Hye-seong, que no conocía la expresión «dar a luz», sintió un picor en las orejas, como un mal presagio. Su abuela le ordenó que fuera a cambiarse y se pusiera su ropa buena. No era de carácter afectuoso y solía ser brusca, pero tenía un miedo patológico a que alguien pudiera pensar que ella faltaba a su deber para con la familia. Nadie le dijo a Hye-seong adónde iban.
Siguió a su padre hasta el Sonata gris plateado y por vez primera se sentó en el asiento del pasajero en vez de atrás. Nunca había ido solo con su padre a ninguna parte. Cuando Hye-seong estaba por cumplir los cuatro años, sus padres se habían separado y al año siguiente ya estaban divorciados. Desde entonces, veía a su padre unas doce veces al año, como mucho. Se sentía incómodo al lado de ese hombrón, pero lo veneraba en secreto.
Fueron a un restaurante para familias. Se les acercó una camarera, con una cinta con orejas de conejo en la cabeza, a tomar el pedido y su padre ordenó todo lo que ella le recomendó y una gaseosa grande para Hye-seong. Su abuela y su tía abuela no le permitían beber gaseosas. Al cabo de un rato la mesa estaba llena de platos. Su padre le acercó una gran hamburguesa que chorreaba mostaza. Hye-seong trató de ser cuidadoso, pero igualmente se pringó las manos con aquella refulgente salsa amarilla. La camarera les trajo servilletas húmedas. Su padre cogió una, agarró las manos de Hye-seong y le limpió uno por uno los dedos. Cual relojero concienzudo e inexperto a la vez, lenta y metódicamente frotó cada uno de los diez dedos. Jamás su padre lo había tocado tanto tiempo seguido. Hye-seong se sintió confundido y atrapado, y, sin saber bien por qué, quiso librarse de esa manaza carnosa y salir corriendo.

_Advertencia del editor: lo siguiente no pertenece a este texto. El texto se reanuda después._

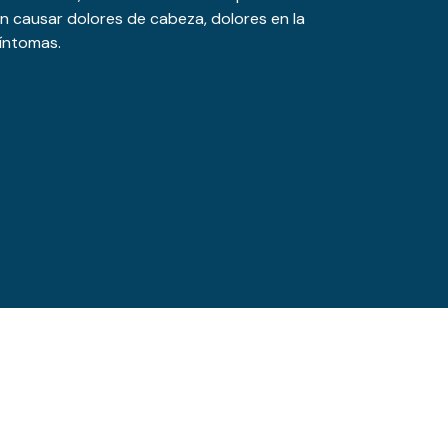
en causar dolores de cabeza, dolores en la
síntomas.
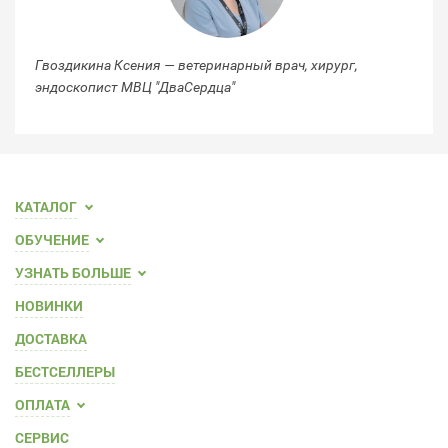
Гвоздикина Ксения — ветеринарный врач, хирург,
Ер
эндоскопист МВЦ "ДваСердца"
"Д
КАТАЛОГ
ОБУЧЕНИЕ
УЗНАТЬ БОЛЬШЕ
НОВИНКИ
ДОСТАВКА
БЕСТСЕЛЛЕРЫ
ОПЛАТА
СЕРВИС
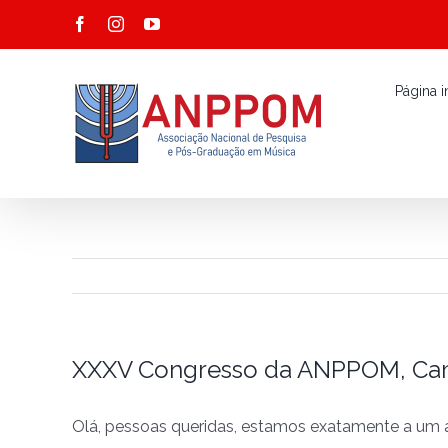
Ir
Facebook
Instagram
YouTube
para
o
Página in
conteúdo
XXXV Congresso da ANPPOM, Camp
Olá, pessoas queridas, estamos exatamente a u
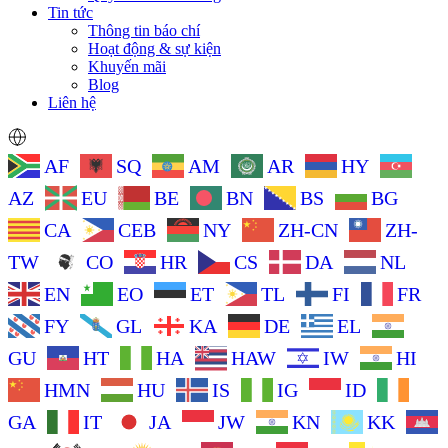
Tin tức
Thông tin báo chí
Hoạt động & sự kiện
Khuyến mãi
Blog
Liên hệ
AF
SQ
AM
AR
HY
AZ
EU
BE
BN
BS
BG
CA
CEB
NY
ZH-CN
ZH-
TW
CO
HR
CS
DA
NL
EN
EO
ET
TL
FI
FR
FY
GL
KA
DE
EL
GU
HT
HA
HAW
IW
HI
HMN
HU
IS
IG
ID
GA
IT
JA
JW
KN
KK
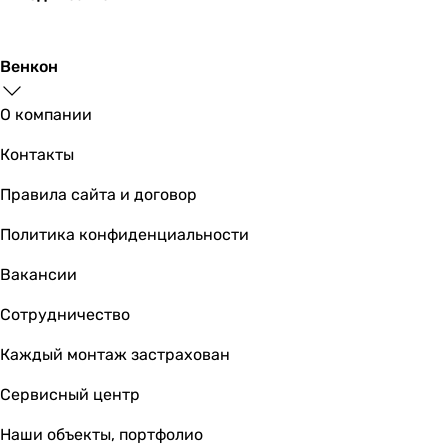
Венкон
О компании
Контакты
Правила сайта и договор
Политика конфиденциальности
Вакансии
Сотрудничество
Каждый монтаж застрахован
Сервисный центр
Наши объекты, портфолио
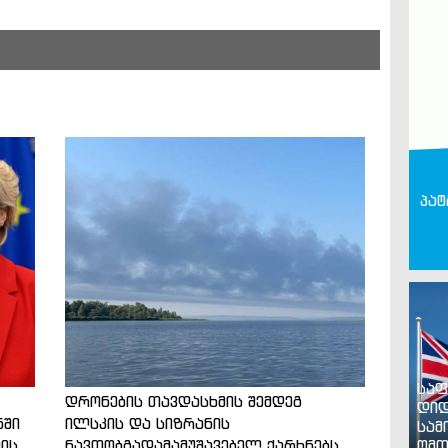
პატ
საფ
დრონების თავდასხმის შემდეგ
დიდ
ნში
ილსკის და სიზრანის
სამ
ის
ნავთობგადამამუშავებელ ქარხნებს
ომთ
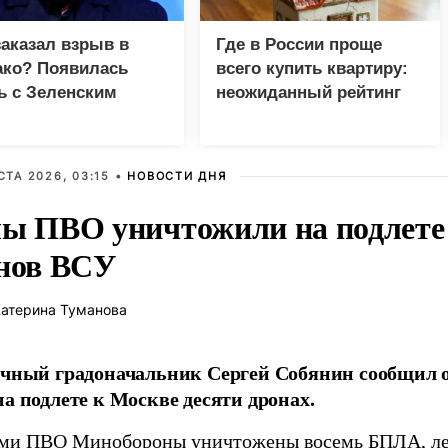
заказал взрыв в
Где в России проще
ко? Появилась
всего купить квартиру:
ь с Зеленским
неожиданный рейтинг
СТА 2026, 03:15 •
НОВОСТИ ДНЯ
ы ПВО уничтожили на подлете 
нов ВСУ
атерина Туманова
чный градоначальник Сергей Собянин сообщил 
а подлете к Москве десяти дронах.
ми ПВО Минобороны уничтожены восемь БПЛА, ле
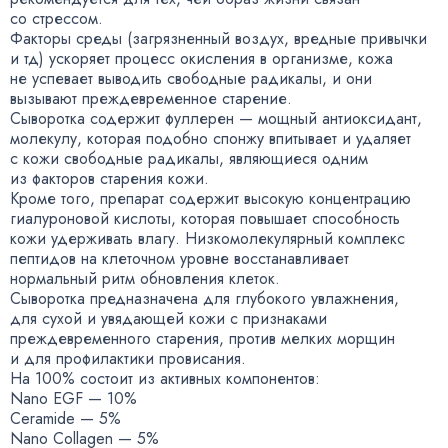
со стрессом.
Факторы среды
(
загрязненный воздух
,
вредные привычки
и тд) ускоряет процесс окисления в организме
,
кожа
не успевает выводить свободные радикалы
,
и они
вызывают преждевременное старение.
Сыворотка содержит фуллерен — мощный антиоксидант
,
молекулу
,
которая подобно спонжу впитывает и удаляет
с кожи свободные радикалы
,
являющиеся одним
из факторов старения кожи.
Кроме того
,
препарат содержит высокую концентрацию
гиалуроновой кислоты
,
которая повышает способность
кожи удерживать влагу. Низкомолекулярный комплекс
пептидов на клеточном уровне восстанавливает
нормальный ритм обновления клеток.
Сыворотка предназначена для глубокого увлажнения
,
для сухой и увядающей кожи с признаками
преждевременного старения
,
против мелких морщин
и для профилактики провисания.
На 100% состоит из активных компонентов:
Nano EGF — 10%
Ceramide — 5%
Nano Collagen — 5%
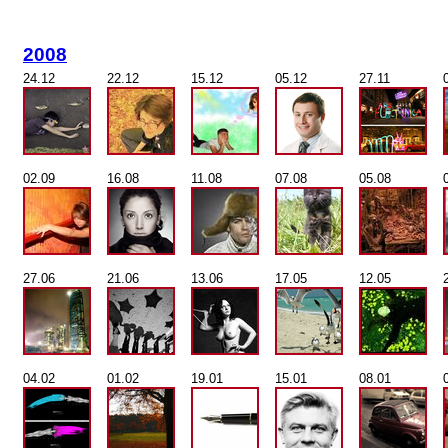
2008
24.12
22.12
15.12
05.12
27.11
02.09
16.08
11.08
07.08
05.08
27.06
21.06
13.06
17.05
12.05
04.02
01.02
19.01
15.01
08.01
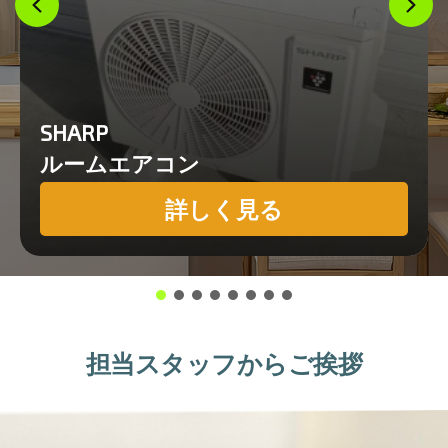
SHARP
ルームエアコン
詳しく見る
担当スタッフからご挨拶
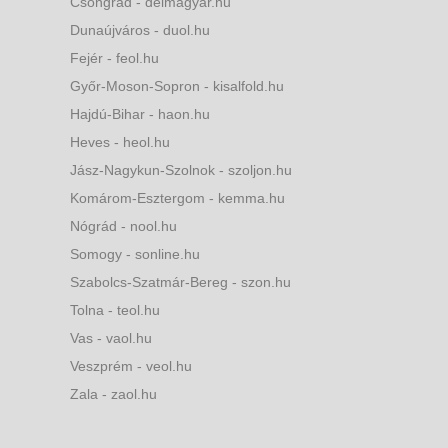
Csongrád - delmagyar.hu
Dunaújváros - duol.hu
Fejér - feol.hu
Győr-Moson-Sopron - kisalfold.hu
Hajdú-Bihar - haon.hu
Heves - heol.hu
Jász-Nagykun-Szolnok - szoljon.hu
Komárom-Esztergom - kemma.hu
Nógrád - nool.hu
Somogy - sonline.hu
Szabolcs-Szatmár-Bereg - szon.hu
Tolna - teol.hu
Vas - vaol.hu
Veszprém - veol.hu
Zala - zaol.hu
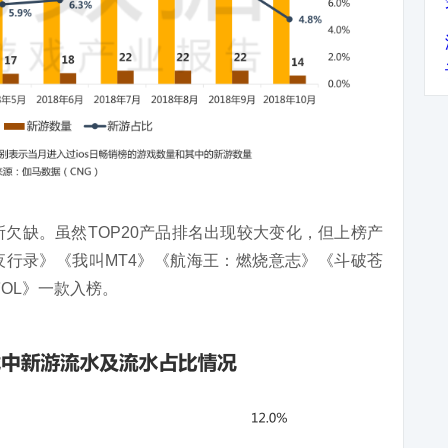
所欠缺。虽然TOP20产品排名出现较大变化，但上榜产
行录》《我叫MT4》《航海王：燃烧意志》《斗破苍
OL》一款入榜。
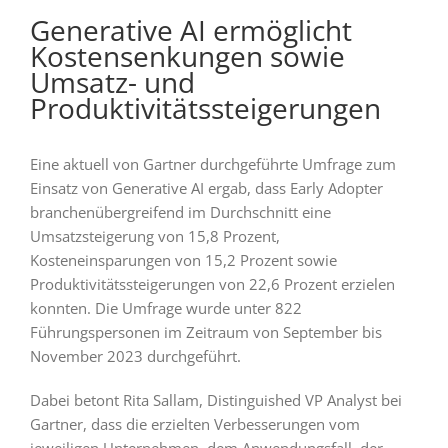
Generative AI ermöglicht
Kostensenkungen sowie
Umsatz- und
Produktivitätssteigerungen
Eine aktuell von Gartner durchgeführte Umfrage zum
Einsatz von Generative AI ergab, dass Early Adopter
branchenübergreifend im Durchschnitt eine
Umsatzsteigerung von 15,8 Prozent,
Kosteneinsparungen von 15,2 Prozent sowie
Produktivitätssteigerungen von 22,6 Prozent erzielen
konnten. Die Umfrage wurde unter 822
Führungspersonen im Zeitraum von September bis
November 2023 durchgeführt.
Dabei betont Rita Sallam, Distinguished VP Analyst bei
Gartner, dass die erzielten Verbesserungen vom
jeweiligen Unternehmen, dem Anwendungsfall, der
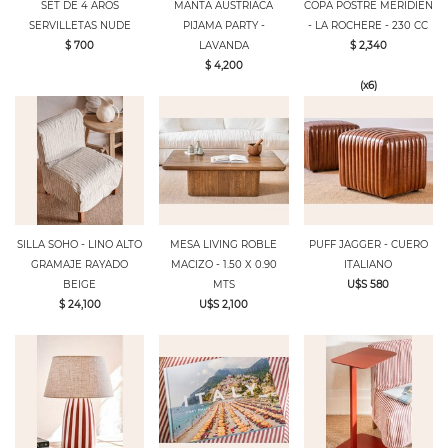
SET DE 4 AROS
MANTA AUSTRIACA
COPA POSTRE MERIDIEN
SERVILLETAS NUDE
PIJAMA PARTY -
- LA ROCHERE - 230 CC
$ 700
LAVANDA
$ 2,340
$ 4,200
(x6)
SILLA SOHO - LINO ALTO
MESA LIVING ROBLE
PUFF JAGGER - CUERO
GRAMAJE RAYADO
MACIZO - 1.50 X 0.90
ITALIANO
BEIGE
MTS
U$S 580
$ 24,100
U$S 2,100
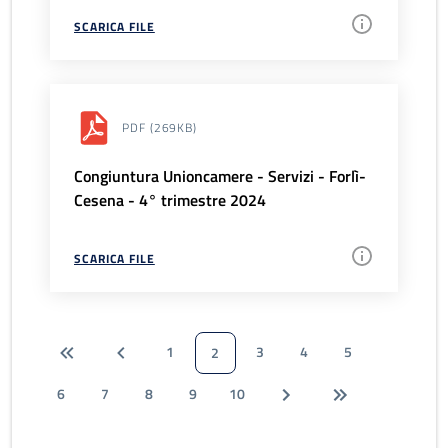
SCARICA FILE
PDF
(269KB)
Congiuntura Unioncamere - Servizi - Forlì-
Cesena - 4° trimestre 2024
SCARICA FILE
1
3
4
5
2
6
7
8
9
10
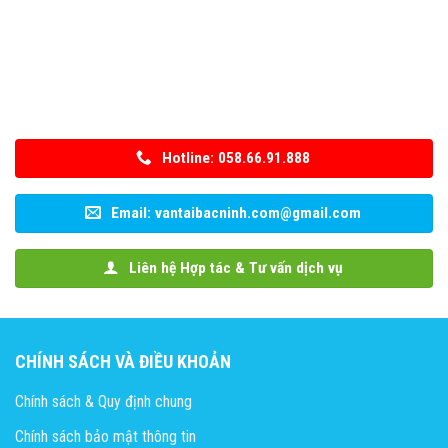
Hotline: 058.66.91.888
Email: vantaibacninh.com@gmail.com
Liên hệ Hợp tác & Tư vấn dịch vụ
CHÍNH SÁCH VÀ ĐIỀU KHOẢN
Chính sách & Quy định chung
Chính sách bảo mật thông tin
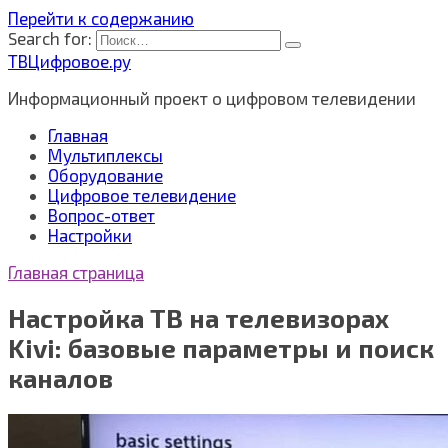
Перейти к содержанию
Search for:
ТВЦифровое.ру
Информационный проект о цифровом телевидении
Главная
Мультиплексы
Оборудование
Цифровое телевидение
Вопрос-ответ
Настройки
Главная страница
Настройка ТВ на телевизорах
Kivi: базовые параметры и поиск
каналов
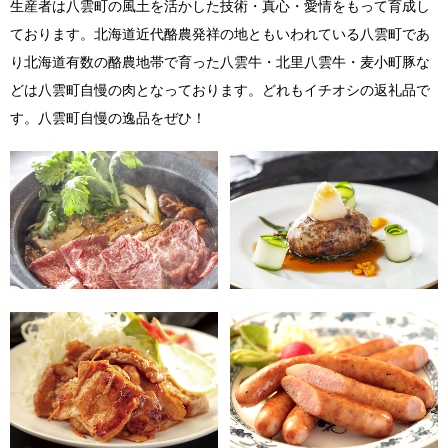
生産者は八雲町の風土を活かした技術・真心・愛情をもって育成し
ております。北海道近代酪農発祥の地ともいわれている八雲町であ
り北海道有数の酪農地帯で育った八雲牛・北里八雲牛・麦小町豚な
どは八雲町自慢の肉となっております。どれもイチオシの返礼品で
す。八雲町自慢の逸品をぜひ！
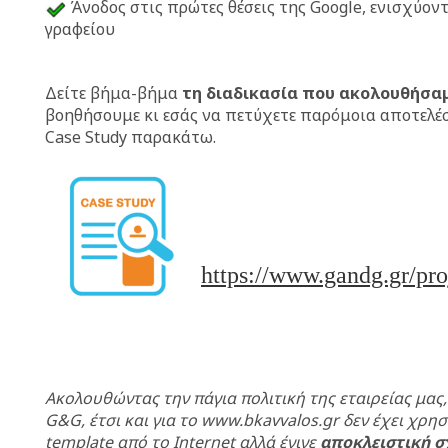
Άνοδος στις πρώτες θέσεις της Google, ενισχύον
γραφείου
Δείτε βήμα-βήμα
τη διαδικασία που ακολουθήσα
βοηθήσουμε κι εσάς να πετύχετε παρόμοια αποτελέ
Case Study παρακάτω.
https://www.gandg.gr/pr
Ακολουθώντας την πάγια πολιτική της εταιρείας μας,
G&G, έτσι και για το www.bkavvalos.gr δεν έχει χρη
template από το Internet αλλά έγινε
αποκλειστική σ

De vuelta en el coche, su padre encendió un cigarrillo y el humo penetró por las fosas nasales de Hye-seong. Respiró tímidamente. El hombre, que conducía despreocupado con una mano apoyada sobre el volante, parecía muy distinto del que un momento antes le había limpiado las manos con dulzura.
El coche cruzó el río Han a una velocidad que apenas podía considerarse por debajo del límite legal. Llegaron a un barrio que Hye-seong no conocía. Pararon delante de un edificio de siete pisos, donde funcionaba un centro de obstetricia. Su padre cruzó con decisión el vestíbulo y Hye-seong lo siguió con paso brioso, procurando no rezagarse.